▸ **About this exercise**:
Check every line below for the word "technologies" and copy each one that has it.

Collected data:
◆ ◆ ◆ ◆ ◆ ◆ ◆
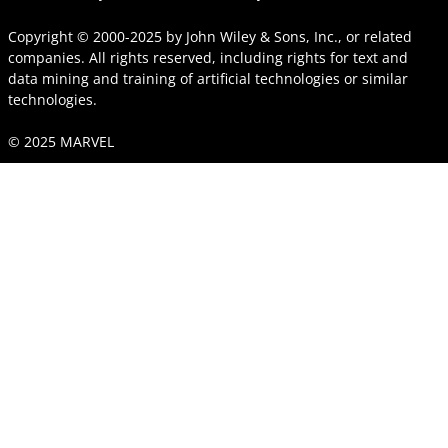
Copyright © 2000-2025
by
John Wiley & Sons, Inc.
, or related
companies. All rights reserved, including rights for text and
data mining and training of artificial technologies or similar
technologies.
© 2025 MARVEL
◆ ◆ ◆ ◆ ◆ ◆ ◆
▸ **Solution**:
data mining and training of artificial technologies or similar
technologies.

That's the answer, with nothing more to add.